TASK DESCRIPTION: Keep the wording of every entry intact in your copy, and omit the pictures.

◆ ◆ ◆ ◆ ◆ ◆ ◆

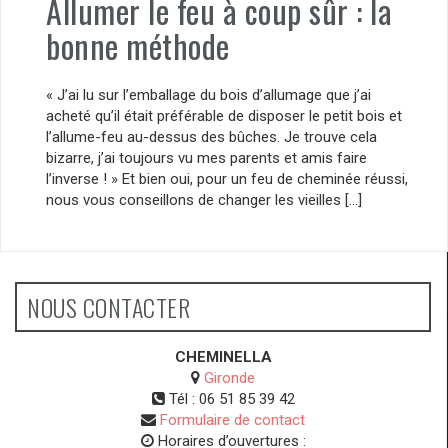
Allumer le feu à coup sûr : la
bonne méthode
« J’ai lu sur l’emballage du bois d’allumage que j’ai
acheté qu’il était préférable de disposer le petit bois et
l’allume-feu au-dessus des bûches. Je trouve cela
bizarre, j’ai toujours vu mes parents et amis faire
l’inverse ! » Et bien oui, pour un feu de cheminée réussi,
nous vous conseillons de changer les vieilles […]
NOUS CONTACTER
CHEMINELLA
Gironde
Tél :
06 51 85 39 42
Formulaire de contact
Horaires d’ouvertures :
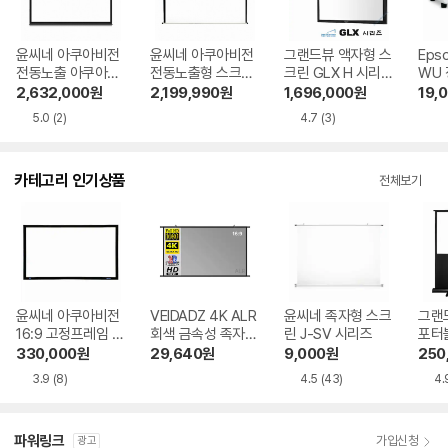
윤씨네 아쿠아비전
윤씨네 아쿠아비전
그랜드뷰 액자형 스
Eps
전동노출 아쿠아매
전동노출형 스크린
크린 GLX H 시리즈
WU
트 스크린 SA-EH
N-EV AW 시리즈
200인치, GLX-20
2,632,000
원
2,199,990
원
1,696,000
원
19,
시리즈 200인치, S
250인치, N-EV25
0H
5.0
(2)
4.7
(3)
A-EH200WM
0AW
카테고리 인기상품
전체보기
윤씨네 아쿠아비전
VEIDADZ 4K ALR
윤씨네 족자형 스크
그랜드
16:9 고정프레임 스
회색 금속성 족자형
린 J-SV 시리즈
포터블
크린 SA-FH 시리
빔프로젝터 스크린
H 
330,000
원
29,640
원
9,000
원
250
즈 시네비젼원단
3.9
(8)
4.5
(43)
4.
파워링크
가입신청
광고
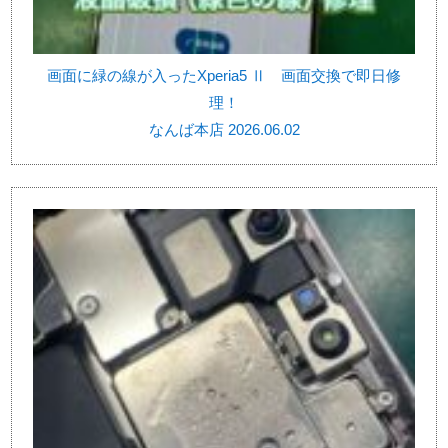
画面に緑の線が入ったXperia5 Ⅱ 画面交換で即日修
理！
なんば本店 2026.06.02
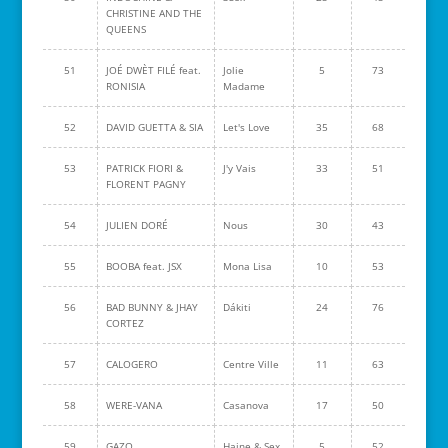
CHRISTINE AND THE
QUEENS
51
JOÉ DWÈT FILÉ feat.
Jolie
5
73
RONISIA
Madame
52
DAVID GUETTA & SIA
Let's Love
35
68
53
PATRICK FIORI &
J'y Vais
33
51
FLORENT PAGNY
54
JULIEN DORÉ
Nous
30
43
55
BOOBA feat. JSX
Mona Lisa
10
53
56
BAD BUNNY & JHAY
Dákiti
24
76
CORTEZ
57
CALOGERO
Centre Ville
11
63
58
WERE-VANA
Casanova
17
50
59
GAZO
Haine & Sex
5
52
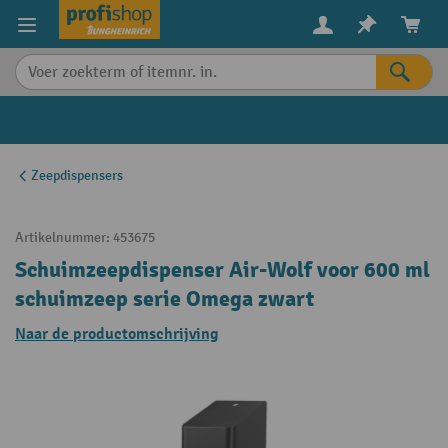
in content
Zeepdispensers
Artikelnummer:
453675
Schuimzeepdispenser Air-Wolf voor 600 ml
schuimzeep serie Omega zwart
Naar de productomschrijving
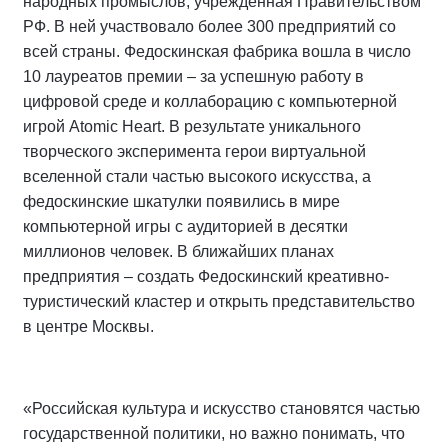
народных промыслов, учрежденная Правительством
РФ. В ней участвовало более 300 предприятий со
всей страны. Федоскинская фабрика вошла в число
10 лауреатов премии – за успешную работу в
цифровой среде и коллаборацию с компьютерной
игрой Atomic Heart. В результате уникального
творческого эксперимента герои виртуальной
вселенной стали частью высокого искусства, а
федоскинские шкатулки появились в мире
компьютерной игры с аудиторией в десятки
миллионов человек. В ближайших планах
предприятия – создать Федоскинский креативно-
туристический кластер и открыть представительство
в центре Москвы.
«Российская культура и искусство становятся частью
государственной политики, но важно понимать, что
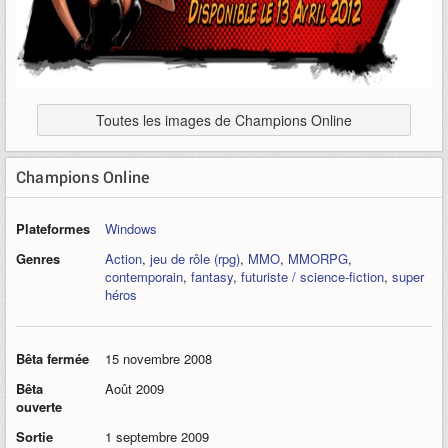
Toutes les images de Champions Online
Champions Online
Plateformes
Windows
Genres
Action
,
jeu de rôle (rpg)
,
MMO
,
MMORPG
,
contemporain
,
fantasy
,
futuriste / science-fiction
,
super
héros
Bêta fermée
15 novembre 2008
Bêta
Août 2009
ouverte
Sortie
1 septembre 2009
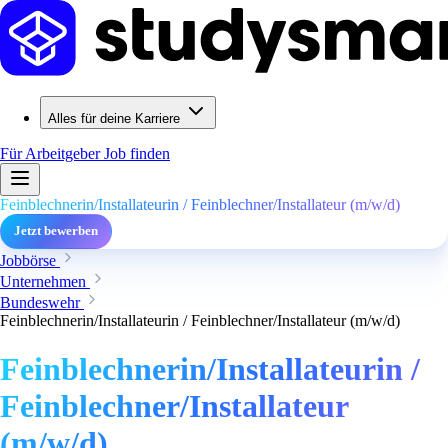
Alles für deine Karriere
Für Arbeitgeber
Job finden
Feinblechnerin/Installateurin / Feinblechner/Installateur (m/w/d)
Jetzt bewerben
Jobbörse
Unternehmen
Bundeswehr
Feinblechnerin/Installateurin / Feinblechner/Installateur (m/w/d)
Feinblechnerin/Installateurin /
Feinblechner/Installateur
(m/w/d)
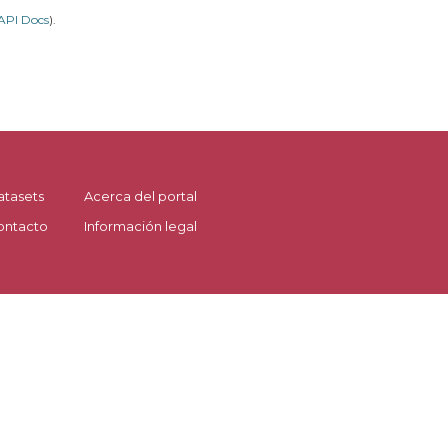
API Docs
).
atasets
Acerca del portal
ontacto
Información legal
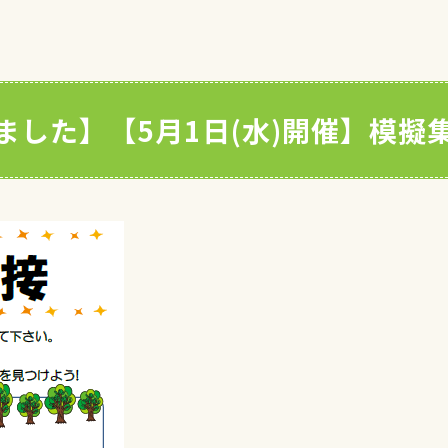
ました】【5月1日(水)開催】模擬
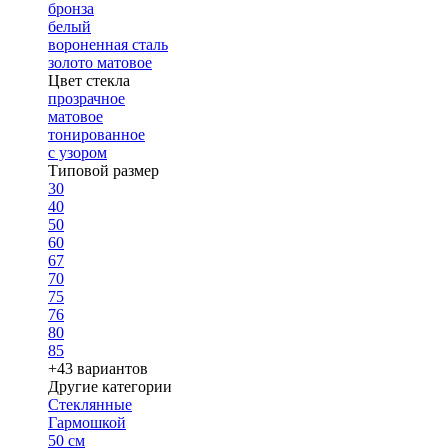
бронза
белый
вороненная сталь
золото матовое
Цвет стекла
прозрачное
матовое
тонированное
с узором
Типовой размер
30
40
50
60
67
70
75
76
80
85
+43 вариантов
Другие категории
Стеклянные
Гармошкой
50 см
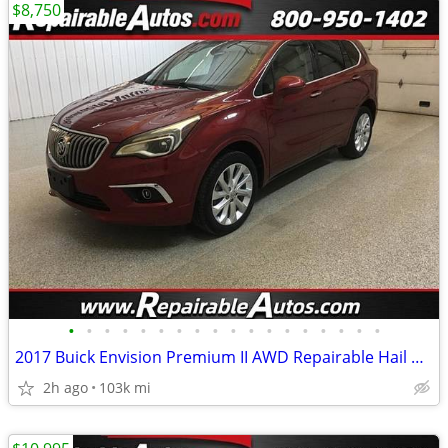
$8,750
•
•
•
•
•
•
•
•
•
•
•
•
•
•
•
•
•
•
2017 Buick Envision Premium II AWD Repairable Hail Damage
2h ago
103k mi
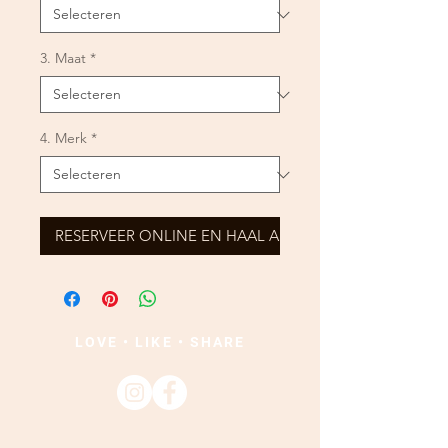
3. Maat
*
4. Merk
*
RESERVEER ONLINE EN HAAL AF
LOVE • LIKE • SHARE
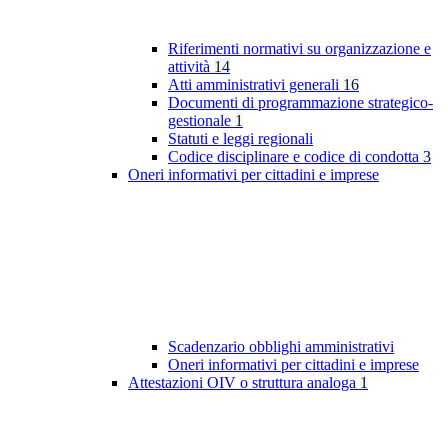
Riferimenti normativi su organizzazione e
attività
14
Atti amministrativi generali
16
Documenti di programmazione strategico-
gestionale
1
Statuti e leggi regionali
Codice disciplinare e codice di condotta
3
Oneri informativi per cittadini e imprese
Scadenzario obblighi amministrativi
Oneri informativi per cittadini e imprese
Attestazioni OIV o struttura analoga
1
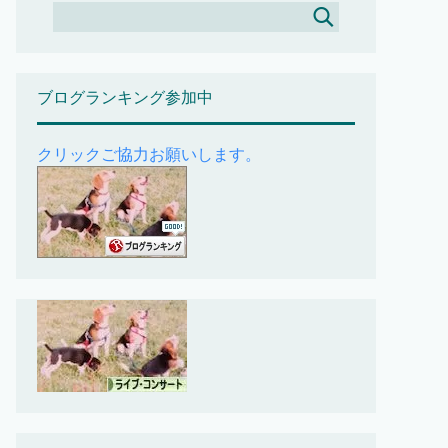
ブログランキング参加中
クリックご協力お願いします。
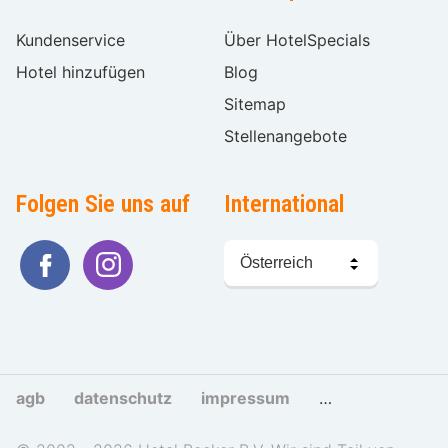
Kundenservice
Über HotelSpecials
Hotel hinzufügen
Blog
Sitemap
Stellenangebote
Folgen Sie uns auf
International
Sprache
wählen
agb
datenschutz
impressum
cookies und tra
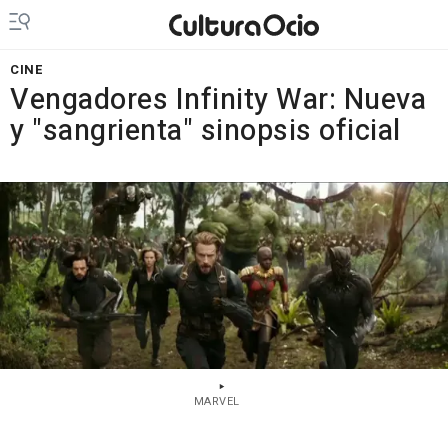
CINE
Vengadores Infinity War: Nueva
y "sangrienta" sinopsis oficial
MARVEL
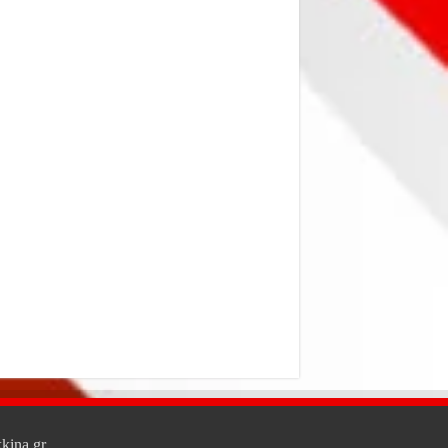
kina.gr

◆ ◆ ◆ ◆ ◆ ◆ ◆

EXPECTED ANSWER:
Allumer le feu à coup sûr : la
bonne méthode
« J’ai lu sur l’emballage du bois d’allumage que j’ai
acheté qu’il était préférable de disposer le petit bois et
l’allume-feu au-dessus des bûches. Je trouve cela
bizarre, j’ai toujours vu mes parents et amis faire
l’inverse ! » Et bien oui, pour un feu de cheminée réussi,
nous vous conseillons de changer les vieilles […]
NOUS CONTACTER
CHEMINELLA
Gironde
Tél :
06 51 85 39 42
Formulaire de contact
Horaires d’ouvertures :
윤씨네 아쿠아비전
윤씨네 아쿠아비전
그랜드뷰 액자형 스
Eps
전동노출 아쿠아매
전동노출형 스크린
크린 GLX H 시리즈
WU
트 스크린 SA-EH
N-EV AW 시리즈
200인치, GLX-20
2,632,000
원
2,199,990
원
1,696,000
원
19,
시리즈 200인치, S
250인치, N-EV25
0H
5.0
(2)
4.7
(3)
A-EH200WM
0AW
카테고리 인기상품
전체보기
윤씨네 아쿠아비전
VEIDADZ 4K ALR
윤씨네 족자형 스크
그랜드
16:9 고정프레임 스
회색 금속성 족자형
린 J-SV 시리즈
포터블
크린 SA-FH 시리
빔프로젝터 스크린
H 
330,000
원
29,640
원
9,000
원
250
즈 시네비젼원단
3.9
(8)
4.5
(43)
4.
파워링크
가입신청
광고
画面に緑の線が入ったXperia5 Ⅱ 画面交換で即日修
理！
なんば本店 2026.06.02
CHRISTINE AND THE
QUEENS
51
JOÉ DWÈT FILÉ feat.
Jolie
5
73
RONISIA
Madame
52
DAVID GUETTA & SIA
Let's Love
35
68
53
PATRICK FIORI &
J'y Vais
33
51
FLORENT PAGNY
54
JULIEN DORÉ
Nous
30
43
55
BOOBA feat. JSX
Mona Lisa
10
53
56
BAD BUNNY & JHAY
Dákiti
24
76
CORTEZ
57
CALOGERO
Centre Ville
11
63
58
WERE-VANA
Casanova
17
50
59
GAZO
Haine & Sex
5
52
in content
Zeepdispensers
Artikelnummer:
453675
Schuimzeepdispenser Air-Wolf voor 600 ml
schuimzeep serie Omega zwart
Naar de productomschrijving
народных промыслов, учрежденная Правительством
РФ. В ней участвовало более 300 предприятий со
всей страны. Федоскинская фабрика вошла в число
10 лауреатов премии – за успешную работу в
цифровой среде и коллаборацию с компьютерной
игрой Atomic Heart. В результате уникального
творческого эксперимента герои виртуальной
вселенной стали частью высокого искусства, а
федоскинские шкатулки появились в мире
компьютерной игры с аудиторией в десятки
миллионов человек. В ближайших планах
предприятия – создать Федоскинский креативно-
туристический кластер и открыть представительство
в центре Москвы.
«Российская культура и искусство становятся частью
государственной политики, но важно понимать, что
Toutes les images de Champions Online
Champions Online
Plateformes
Windows
Genres
Action
,
jeu de rôle (rpg)
,
MMO
,
MMORPG
,
contemporain
,
fantasy
,
futuriste / science-fiction
,
super
héros
Bêta fermée
15 novembre 2008
Bêta
Août 2009
ouverte
Sortie
1 septembre 2009
Alles für deine Karriere
Für Arbeitgeber
Job finden
Feinblechnerin/Installateurin / Feinblechner/Installateur (m/w/d)
Jetzt bewerben
Jobbörse
Unternehmen
Bundeswehr
Feinblechnerin/Installateurin / Feinblechner/Installateur (m/w/d)
Feinblechnerin/Installateurin /
Feinblechner/Installateur
(m/w/d)
API Docs
).
atasets
Acerca del portal
ontacto
Información legal
ました】【5月1日(水)開催】模擬
бронза
белый
вороненная сталь
золото матовое
Цвет стекла
прозрачное
матовое
тонированное
с узором
Типовой размер
30
40
50
60
67
70
75
76
80
85
+43 вариантов
Другие категории
Стеклянные
Гармошкой
50 см
$8,750
•
•
•
•
•
•
•
•
•
•
•
•
•
•
•
•
•
•
2017 Buick Envision Premium II AWD Repairable Hail Damage
2h ago
103k mi
3. Maat
*
4. Merk
*
RESERVEER ONLINE EN HAAL AF
LOVE • LIKE • SHARE
Riferimenti normativi su organizzazione e
attività
14
Atti amministrativi generali
16
Documenti di programmazione strategico-
gestionale
1
Statuti e leggi regionali
Codice disciplinare e codice di condotta
3
Oneri informativi per cittadini e imprese
Scadenzario obblighi amministrativi
Oneri informativi per cittadini e imprese
Attestazioni OIV o struttura analoga
1
ブログランキング参加中
クリックご協力お願いします。
Kundenservice
Über HotelSpecials
Hotel hinzufügen
Blog
Sitemap
Stellenangebote
Folgen Sie uns auf
International
Sprache
wählen
agb
datenschutz
impressum
cookies und tra
CINE
Vengadores Infinity War: Nueva
y "sangrienta" sinopsis oficial
MARVEL
kina.gr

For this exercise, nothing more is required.